Mbah Mangli, kata lelaki yang telah nyuwita (mengabdi) sejak sebelum khitan itu, terkenal dengan kemampuannya untuk mengetahui gerak-gerik hati para tamunya. Acap ketika para tamu belum mengucapkan niat kedatangannya, Mbah Mangli sudah memberikan dhawuh terlebih dahulu. Kepekaan batin semacam ini mengingatkan saya akan sebuah pepatah bahwa seorang yang telah benar-benar hamba adalah orang yang sudah menjalankan sebelum diperintahkan.

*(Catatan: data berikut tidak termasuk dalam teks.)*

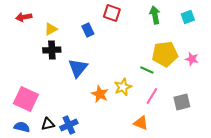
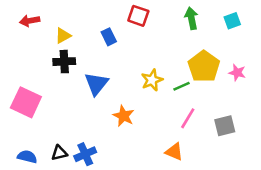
yellow pentagon: (165, 54) -> (204, 66), turned -30
green line: (147, 70) -> (182, 86), turned -48
yellow star: (123, 87) -> (152, 80), moved
pink square: (26, 99) -> (26, 102), moved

Saya pun berkesempatan menyeksamai berbagai ornamen yang terpampang di dinding pusara sang sufi. Di antaranya saya melihat doa sapujagad di sana, salah satu wirid yang diwariskan Mbah Mangli pada lelaki sepuh itu, sebuah doa yang menyiratkan bahwa titik awal menentukan titik akhir, bahwa di sini dan di sana sudah tiada beda. Saya pun teringat salah satu prinsip tarekat Naqsyabandiyah di sini, perihal khalwat dar anjuman, bersunyi dalam keriuhan.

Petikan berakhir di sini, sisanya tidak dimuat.